I need all the entries repeated exactly as written.

§

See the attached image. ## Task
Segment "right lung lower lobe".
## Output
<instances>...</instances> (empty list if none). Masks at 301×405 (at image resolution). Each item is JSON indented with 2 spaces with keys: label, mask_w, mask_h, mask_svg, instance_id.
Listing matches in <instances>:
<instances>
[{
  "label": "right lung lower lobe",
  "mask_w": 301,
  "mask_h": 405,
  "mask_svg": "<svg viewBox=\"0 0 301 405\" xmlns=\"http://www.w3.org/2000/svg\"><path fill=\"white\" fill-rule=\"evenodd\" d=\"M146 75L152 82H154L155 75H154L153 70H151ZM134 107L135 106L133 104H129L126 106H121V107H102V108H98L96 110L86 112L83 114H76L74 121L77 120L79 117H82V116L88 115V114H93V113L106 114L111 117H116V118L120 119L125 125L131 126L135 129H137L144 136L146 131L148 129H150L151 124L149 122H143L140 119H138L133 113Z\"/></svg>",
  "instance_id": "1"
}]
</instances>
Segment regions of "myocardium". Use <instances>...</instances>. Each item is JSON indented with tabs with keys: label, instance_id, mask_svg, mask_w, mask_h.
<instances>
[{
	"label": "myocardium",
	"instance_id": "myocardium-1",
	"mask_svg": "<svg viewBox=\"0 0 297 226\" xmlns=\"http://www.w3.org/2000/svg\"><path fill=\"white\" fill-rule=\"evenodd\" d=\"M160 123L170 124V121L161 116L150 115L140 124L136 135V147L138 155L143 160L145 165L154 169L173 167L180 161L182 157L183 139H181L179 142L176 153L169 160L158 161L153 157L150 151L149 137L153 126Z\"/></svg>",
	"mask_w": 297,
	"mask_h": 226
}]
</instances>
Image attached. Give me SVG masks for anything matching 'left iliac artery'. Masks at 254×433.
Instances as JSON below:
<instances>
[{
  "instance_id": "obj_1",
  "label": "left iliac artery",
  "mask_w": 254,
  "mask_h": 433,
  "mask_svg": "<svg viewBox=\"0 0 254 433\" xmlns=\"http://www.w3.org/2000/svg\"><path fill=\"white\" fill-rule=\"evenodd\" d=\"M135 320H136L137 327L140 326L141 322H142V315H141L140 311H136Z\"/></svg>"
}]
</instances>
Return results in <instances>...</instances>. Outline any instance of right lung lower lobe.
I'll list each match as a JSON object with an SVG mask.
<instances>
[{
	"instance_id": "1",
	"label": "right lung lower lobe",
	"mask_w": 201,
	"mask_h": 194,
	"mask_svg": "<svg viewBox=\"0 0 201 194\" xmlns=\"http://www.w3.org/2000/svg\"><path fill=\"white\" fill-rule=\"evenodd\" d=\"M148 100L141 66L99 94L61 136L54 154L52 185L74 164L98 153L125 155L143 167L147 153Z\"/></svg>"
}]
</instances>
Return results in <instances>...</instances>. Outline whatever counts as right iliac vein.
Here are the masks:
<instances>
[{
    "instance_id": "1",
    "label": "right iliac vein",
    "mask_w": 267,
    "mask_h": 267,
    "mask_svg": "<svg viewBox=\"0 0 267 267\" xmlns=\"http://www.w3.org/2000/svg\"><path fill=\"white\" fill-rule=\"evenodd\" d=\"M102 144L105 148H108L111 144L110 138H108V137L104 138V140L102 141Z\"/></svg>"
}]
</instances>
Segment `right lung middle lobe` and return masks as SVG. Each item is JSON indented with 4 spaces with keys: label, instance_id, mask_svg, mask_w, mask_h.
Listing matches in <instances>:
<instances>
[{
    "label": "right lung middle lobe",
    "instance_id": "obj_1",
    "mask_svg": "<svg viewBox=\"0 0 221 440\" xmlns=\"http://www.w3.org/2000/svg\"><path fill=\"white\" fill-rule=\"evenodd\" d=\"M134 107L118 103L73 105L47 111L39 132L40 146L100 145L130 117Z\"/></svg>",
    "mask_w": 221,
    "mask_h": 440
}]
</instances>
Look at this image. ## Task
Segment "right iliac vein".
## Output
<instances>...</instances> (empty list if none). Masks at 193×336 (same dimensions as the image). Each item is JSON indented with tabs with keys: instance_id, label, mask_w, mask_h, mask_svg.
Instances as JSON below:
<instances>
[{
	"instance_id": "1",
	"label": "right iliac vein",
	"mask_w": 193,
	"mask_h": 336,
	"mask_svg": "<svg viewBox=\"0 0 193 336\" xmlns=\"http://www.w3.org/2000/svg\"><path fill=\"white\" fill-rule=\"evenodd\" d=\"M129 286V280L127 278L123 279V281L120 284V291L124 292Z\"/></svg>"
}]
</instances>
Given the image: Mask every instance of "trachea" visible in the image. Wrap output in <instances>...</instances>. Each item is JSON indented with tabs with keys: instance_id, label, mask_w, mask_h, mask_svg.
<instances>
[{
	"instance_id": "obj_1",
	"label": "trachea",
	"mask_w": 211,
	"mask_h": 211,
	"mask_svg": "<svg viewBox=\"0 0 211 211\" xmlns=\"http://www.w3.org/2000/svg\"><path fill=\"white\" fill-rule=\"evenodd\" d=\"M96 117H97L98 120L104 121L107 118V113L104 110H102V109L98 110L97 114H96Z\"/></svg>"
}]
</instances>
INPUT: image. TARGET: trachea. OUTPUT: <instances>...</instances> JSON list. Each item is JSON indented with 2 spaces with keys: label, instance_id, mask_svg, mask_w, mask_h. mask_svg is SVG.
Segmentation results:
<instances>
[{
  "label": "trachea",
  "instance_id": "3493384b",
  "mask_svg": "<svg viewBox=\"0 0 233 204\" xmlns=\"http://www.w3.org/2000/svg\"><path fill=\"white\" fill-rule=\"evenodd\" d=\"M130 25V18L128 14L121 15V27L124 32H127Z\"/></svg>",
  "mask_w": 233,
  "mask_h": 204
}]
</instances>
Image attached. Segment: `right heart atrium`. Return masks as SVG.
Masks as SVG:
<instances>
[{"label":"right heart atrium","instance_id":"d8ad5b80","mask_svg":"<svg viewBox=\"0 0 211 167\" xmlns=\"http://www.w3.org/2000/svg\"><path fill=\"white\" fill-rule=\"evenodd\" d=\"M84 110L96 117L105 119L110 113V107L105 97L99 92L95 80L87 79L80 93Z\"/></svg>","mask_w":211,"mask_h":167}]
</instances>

§

→ **RESPONSE TO THIS TASK**
See the attached image. ## Task
Segment "right lung lower lobe".
## Output
<instances>...</instances> (empty list if none). Masks at 301×405 (at image resolution). Each item is JSON indented with 2 spaces with keys: label, mask_w, mask_h, mask_svg, instance_id.
Listing matches in <instances>:
<instances>
[{
  "label": "right lung lower lobe",
  "mask_w": 301,
  "mask_h": 405,
  "mask_svg": "<svg viewBox=\"0 0 301 405\" xmlns=\"http://www.w3.org/2000/svg\"><path fill=\"white\" fill-rule=\"evenodd\" d=\"M146 75L152 82H154L155 75H154L153 70H151ZM134 107L135 106L133 104H129L126 106H121V107H102V108H98L96 110L86 112L83 114H76L74 121L77 120L79 117H82V116L88 115V114H93V113L106 114L111 117H116V118L120 119L125 125L131 126L135 129H137L144 136L146 131L148 129H150L151 124L149 122H143L140 119H138L133 113Z\"/></svg>",
  "instance_id": "1"
}]
</instances>
Segment regions of "myocardium". Use <instances>...</instances>. Each item is JSON indented with tabs with keys: label, instance_id, mask_svg, mask_w, mask_h.
<instances>
[{
	"label": "myocardium",
	"instance_id": "myocardium-1",
	"mask_svg": "<svg viewBox=\"0 0 297 226\" xmlns=\"http://www.w3.org/2000/svg\"><path fill=\"white\" fill-rule=\"evenodd\" d=\"M160 123L170 124V121L161 116L150 115L140 124L136 135V147L138 155L143 160L145 165L154 169L173 167L180 161L182 157L183 139H181L179 142L176 153L169 160L158 161L153 157L150 151L149 137L153 126Z\"/></svg>",
	"mask_w": 297,
	"mask_h": 226
}]
</instances>
Image attached. Give me SVG masks for anything matching 'left iliac artery'. Masks at 254×433.
Instances as JSON below:
<instances>
[{
  "instance_id": "obj_1",
  "label": "left iliac artery",
  "mask_w": 254,
  "mask_h": 433,
  "mask_svg": "<svg viewBox=\"0 0 254 433\" xmlns=\"http://www.w3.org/2000/svg\"><path fill=\"white\" fill-rule=\"evenodd\" d=\"M135 320H136L137 327L140 326L141 322H142V315H141L140 311H136Z\"/></svg>"
}]
</instances>
Return results in <instances>...</instances>. Outline any instance of right lung lower lobe.
I'll list each match as a JSON object with an SVG mask.
<instances>
[{
	"instance_id": "1",
	"label": "right lung lower lobe",
	"mask_w": 201,
	"mask_h": 194,
	"mask_svg": "<svg viewBox=\"0 0 201 194\" xmlns=\"http://www.w3.org/2000/svg\"><path fill=\"white\" fill-rule=\"evenodd\" d=\"M148 100L141 66L99 94L61 136L54 154L52 185L74 164L98 153L125 155L143 167L147 153Z\"/></svg>"
}]
</instances>
Return results in <instances>...</instances>. Outline whatever counts as right iliac vein.
Here are the masks:
<instances>
[{
    "instance_id": "1",
    "label": "right iliac vein",
    "mask_w": 267,
    "mask_h": 267,
    "mask_svg": "<svg viewBox=\"0 0 267 267\" xmlns=\"http://www.w3.org/2000/svg\"><path fill=\"white\" fill-rule=\"evenodd\" d=\"M102 144L105 148H108L111 144L110 138H108V137L104 138V140L102 141Z\"/></svg>"
}]
</instances>
Segment `right lung middle lobe` and return masks as SVG. Each item is JSON indented with 4 spaces with keys: label, instance_id, mask_svg, mask_w, mask_h.
Listing matches in <instances>:
<instances>
[{
    "label": "right lung middle lobe",
    "instance_id": "obj_1",
    "mask_svg": "<svg viewBox=\"0 0 221 440\" xmlns=\"http://www.w3.org/2000/svg\"><path fill=\"white\" fill-rule=\"evenodd\" d=\"M134 107L118 103L73 105L47 111L39 132L40 146L100 145L130 117Z\"/></svg>",
    "mask_w": 221,
    "mask_h": 440
}]
</instances>
Look at this image. ## Task
Segment "right iliac vein".
## Output
<instances>...</instances> (empty list if none). Masks at 193×336 (same dimensions as the image). Each item is JSON indented with tabs with keys: instance_id, label, mask_w, mask_h, mask_svg.
Instances as JSON below:
<instances>
[{
	"instance_id": "1",
	"label": "right iliac vein",
	"mask_w": 193,
	"mask_h": 336,
	"mask_svg": "<svg viewBox=\"0 0 193 336\" xmlns=\"http://www.w3.org/2000/svg\"><path fill=\"white\" fill-rule=\"evenodd\" d=\"M129 286V280L127 278L123 279V281L120 284V291L124 292Z\"/></svg>"
}]
</instances>
Given the image: Mask every instance of "trachea" visible in the image. Wrap output in <instances>...</instances>. Each item is JSON indented with tabs with keys: instance_id, label, mask_w, mask_h, mask_svg.
<instances>
[{
	"instance_id": "obj_1",
	"label": "trachea",
	"mask_w": 211,
	"mask_h": 211,
	"mask_svg": "<svg viewBox=\"0 0 211 211\" xmlns=\"http://www.w3.org/2000/svg\"><path fill=\"white\" fill-rule=\"evenodd\" d=\"M96 117H97L98 120L104 121L107 118V113L104 110H102V109L98 110L97 114H96Z\"/></svg>"
}]
</instances>
INPUT: image. TARGET: trachea. OUTPUT: <instances>...</instances> JSON list. Each item is JSON indented with 2 spaces with keys: label, instance_id, mask_svg, mask_w, mask_h. mask_svg is SVG.
Segmentation results:
<instances>
[{
  "label": "trachea",
  "instance_id": "3493384b",
  "mask_svg": "<svg viewBox=\"0 0 233 204\" xmlns=\"http://www.w3.org/2000/svg\"><path fill=\"white\" fill-rule=\"evenodd\" d=\"M130 25V18L128 14L121 15V27L124 32H127Z\"/></svg>",
  "mask_w": 233,
  "mask_h": 204
}]
</instances>
Image attached. Segment: `right heart atrium`. Return masks as SVG.
Masks as SVG:
<instances>
[{"label":"right heart atrium","instance_id":"d8ad5b80","mask_svg":"<svg viewBox=\"0 0 211 167\" xmlns=\"http://www.w3.org/2000/svg\"><path fill=\"white\" fill-rule=\"evenodd\" d=\"M84 110L96 117L105 119L110 113V107L105 97L99 92L95 80L87 79L80 93Z\"/></svg>","mask_w":211,"mask_h":167}]
</instances>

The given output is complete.